▶ Task statement:
Copy nothing but the lines below, from the one with "нерухомості" through the one with "popularności zdrowego stylu", exactly as written; no pictures should appear.

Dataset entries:
◇ ◇ ◇ ◇ ◇
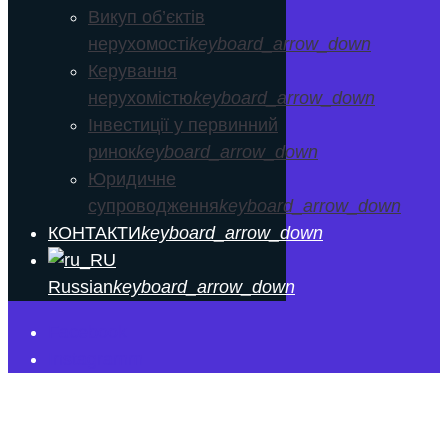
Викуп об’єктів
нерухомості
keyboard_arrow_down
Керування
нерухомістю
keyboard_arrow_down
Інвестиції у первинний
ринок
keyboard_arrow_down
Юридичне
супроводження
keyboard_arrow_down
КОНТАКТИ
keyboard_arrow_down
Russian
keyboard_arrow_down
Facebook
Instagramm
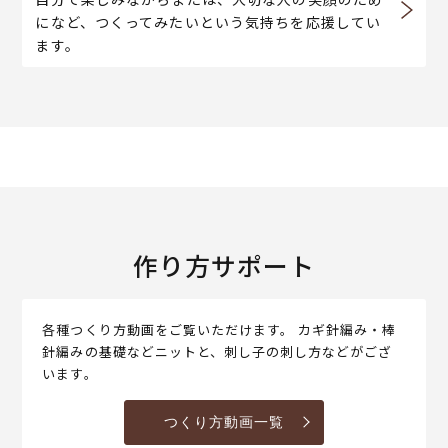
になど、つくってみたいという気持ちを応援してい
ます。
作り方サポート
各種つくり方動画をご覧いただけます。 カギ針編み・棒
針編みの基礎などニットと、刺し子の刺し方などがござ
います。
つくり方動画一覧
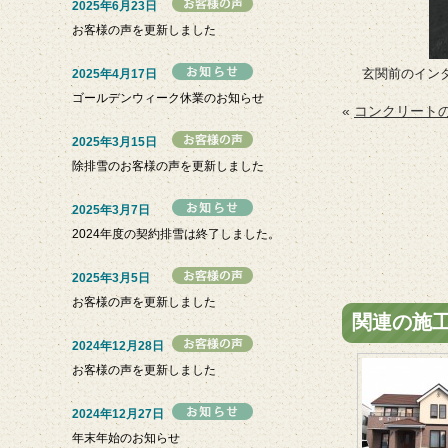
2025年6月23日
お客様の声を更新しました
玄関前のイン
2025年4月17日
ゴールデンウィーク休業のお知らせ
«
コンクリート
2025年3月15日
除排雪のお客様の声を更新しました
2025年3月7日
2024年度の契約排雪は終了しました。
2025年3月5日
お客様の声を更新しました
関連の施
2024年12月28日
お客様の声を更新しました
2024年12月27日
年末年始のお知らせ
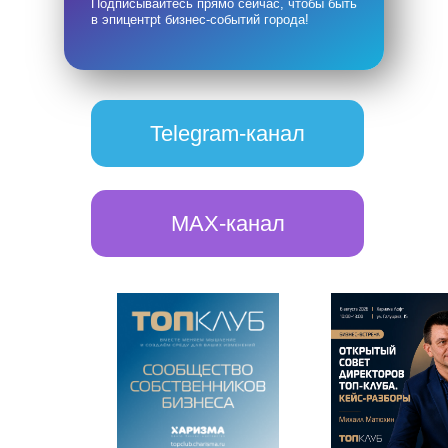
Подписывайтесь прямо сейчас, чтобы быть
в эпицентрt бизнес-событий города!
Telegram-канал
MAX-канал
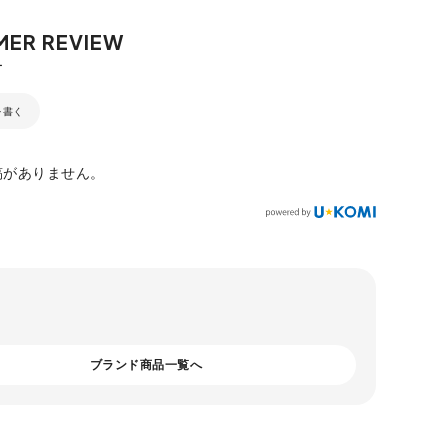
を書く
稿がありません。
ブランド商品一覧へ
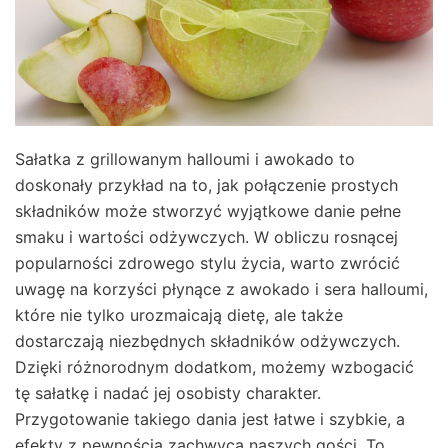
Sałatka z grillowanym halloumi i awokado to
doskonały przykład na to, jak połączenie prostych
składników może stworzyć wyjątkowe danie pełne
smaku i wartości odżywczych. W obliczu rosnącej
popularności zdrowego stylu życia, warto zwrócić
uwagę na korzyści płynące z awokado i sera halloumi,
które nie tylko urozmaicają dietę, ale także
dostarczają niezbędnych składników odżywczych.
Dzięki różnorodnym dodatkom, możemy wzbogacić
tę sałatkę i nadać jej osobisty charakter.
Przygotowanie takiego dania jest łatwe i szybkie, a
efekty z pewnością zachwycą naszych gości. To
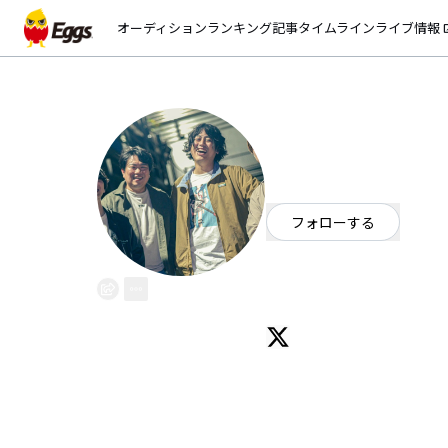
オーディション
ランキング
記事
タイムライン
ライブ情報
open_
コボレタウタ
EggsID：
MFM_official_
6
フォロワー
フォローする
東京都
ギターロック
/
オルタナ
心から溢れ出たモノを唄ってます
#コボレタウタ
◇ ◇ ◇ ◇ ◇
▶ Completed task:
нерухомості
keyboard_arrow_down
Керування
нерухомістю
keyboard_arrow_down
Інвестиції у первинний
ринок
keyboard_arrow_down
Юридичне
супроводження
keyboard_arrow_down
КОНТАКТИ
keyboard_arrow_down
Russian
keyboard_arrow_down
Facebook
Instagramm
になど、つくってみたいという気持ちを応援してい
ます。
作り方サポート
各種つくり方動画をご覧いただけます。 カギ針編み・棒
針編みの基礎などニットと、刺し子の刺し方などがござ
います。
つくり方動画一覧
2025年6月23日
お客様の声を更新しました
玄関前のイン
2025年4月17日
ゴールデンウィーク休業のお知らせ
«
コンクリート
2025年3月15日
除排雪のお客様の声を更新しました
2025年3月7日
2024年度の契約排雪は終了しました。
2025年3月5日
お客様の声を更新しました
関連の施
2024年12月28日
お客様の声を更新しました
2024年12月27日
年末年始のお知らせ
Подписывайтесь прямо сейчас, чтобы быть
в эпицентрt бизнес-событий города!
Telegram-канал
MAX-канал
を書く
稿がありません。
ブランド商品一覧へ
Sałatka z grillowanym halloumi i awokado to
doskonały przykład na to, jak połączenie prostych
składników może stworzyć wyjątkowe danie pełne
smaku i wartości odżywczych. W obliczu rosnącej
popularności zdrowego stylu życia, warto zwrócić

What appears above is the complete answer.